Mustafa Dede'nin Haticesi... Yürek burkan hikaye
TRT 1'deki Ömür Dediğin adlı belgeselde, 67 yaşında hayata gözlerini yuman eşi Hatice'ye özlemini, "Haticem dünyadan göçeli 1918 gün oldu." sözleriyle anlatan Mustafa Dede'nin Hatice'si...
"18'İMDE AYAĞIM AYAKKABI GÖRDÜ"
Mustafa Yılık, Hassa'da 15 Kasım Mahallesi'ndeki oğlu Kenan Yılık'la birlikte yaşıyor. İlçeye bağlı Yukarı Karafakılı Köyü'nde 1933'te dünyaya geldi. Annesi koyunların sütünü sağmaya gittiğinde sancılanmış ve Mustafa Dede'yi doğurmuş. Habertürk'ten Satuk Buğra Güney'e konuşan Mustafa Dede, yoksulluğunu ve çocukluğunu şöyle anlattı:
"Anam beni severdi, okşardı. 3 yaşıma gelmişim, bir kadının
nazarı olmuş, gözlerime bir tufan inmiş, hâlâ onun eseri bende var.
Babamın 5-6 koyunu vardı. Onları güderdim. Böyle günler geçerken
yaşım 12-13'ü buldu. Ayağım yalın. Babam gariban biriydi. Eker
biçerdi. Garibanlık günlerimiz öyle geçerdi. Yaşım 18'i bulunca
ayağım ayakkabı gördü. Okul yok, medrese yok, tahsil hiç yok.
Askere gittim 1954'te, 15 gün Ali Okulu'na (askerde okumayazma
bilmeyenlerin gittiği okul) gittim. 16 ay 3 gün sonra gözden sakat
çıktım."
"HANIMIN DÜŞÜNE YATTIM"
"Babam 1954'te vefat etti. Evde 2 gardaşım, 1 anam vardı. Askerlik
dönüşü 4'üncü gün Suriye'ye hamallığa gittim. Anam diyor ki; 'Oğlum
sana bir kız isteyelim.' Ben diyorum ki; 'Ana o kız kapkara, ben
almam. 'Oğlum akıllı ol, bunu alalım' diyor. Bu kız 18 yaşına, ben
24 yaşına geldim. Nihayet anamın dediğine geldik. 13 Ocak 1958'de
hanımımın düşüne yattım: Evlerine gittim. Yüklükten hopladım.

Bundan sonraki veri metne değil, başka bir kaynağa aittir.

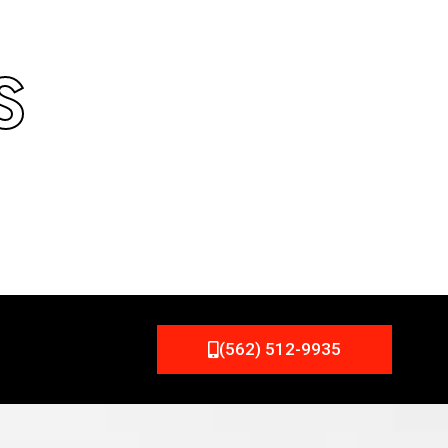
S
(562) 512-9935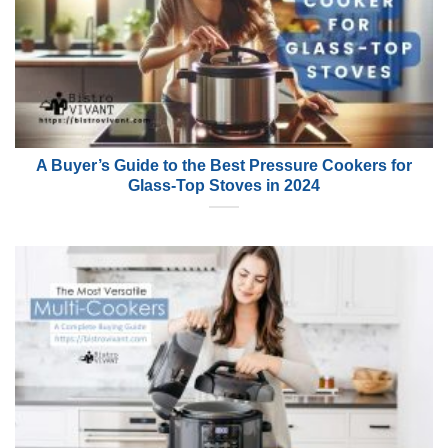
A Buyer’s Guide to the Best Pressure Cookers for
Glass-Top Stoves in 2024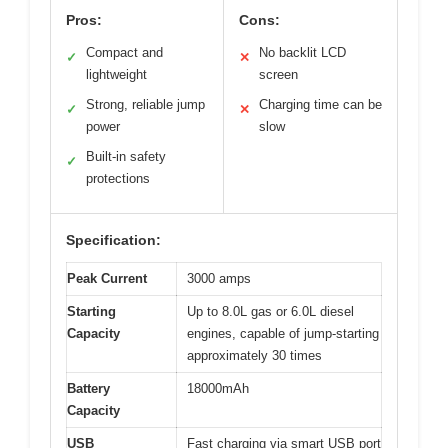
Pros:
Cons:
Compact and
No backlit LCD
✓
✕
lightweight
screen
Strong, reliable jump
Charging time can be
✓
✕
power
slow
Built-in safety
✓
protections
Specification:
Peak Current
3000 amps
Starting
Up to 8.0L gas or 6.0L diesel
Capacity
engines, capable of jump-starting
approximately 30 times
Battery
18000mAh
Capacity
USB
Fast charging via smart USB port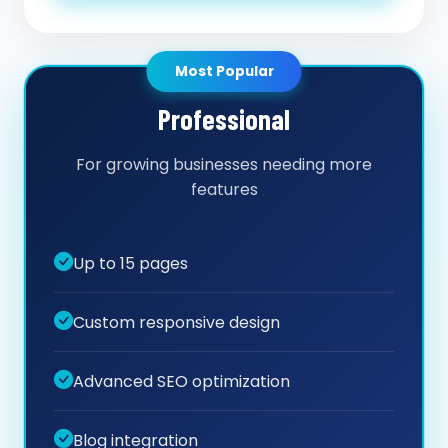
Most Popular
Professional
For growing businesses needing more
features
Up to 15 pages
Custom responsive design
Advanced SEO optimization
Blog integration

Yüklüğün üzerinden bileğinden tuttum. Debelendi, debelendi
pırtamadı. Gözümü açtım yataktayım.
3 gün sonra anamı, abimi, babasının, anasının yanına götürdüm. 'Tamam' dediler kabul ettiler. Haticem gelince sordum. 'Hatun, beni hiç rüyanda gördün mü, doğruyu söyle' dedim. 'Vallaha, bundan 15 gün evvel yüklüğün üstünden hopladın, bileğimden tuttun, debelendim pırtamadım, gözümü açtım, yataktayım' dedi. Menekşe imiş, bilmemişim ben. Menekşe imiş efendim. Biz sarı çiçeği görürmüşüz, kırmızı gülü görürmüşüz ama o menekşe imiş. Aylar geçti yıllar geçti, aradan ışkın verdi, evlat verdi Yaradan. 2006 yılının 11. ayının 15'inde Haticem siroz hastalığına düştü kurtulamadı. Ankara'ya götürdük. Doktorlar tedavisini bulamadı. 11 günde Hakk'a teslim oldu. Haticem gidince ben de böyle kendi kendime mecnun oldum."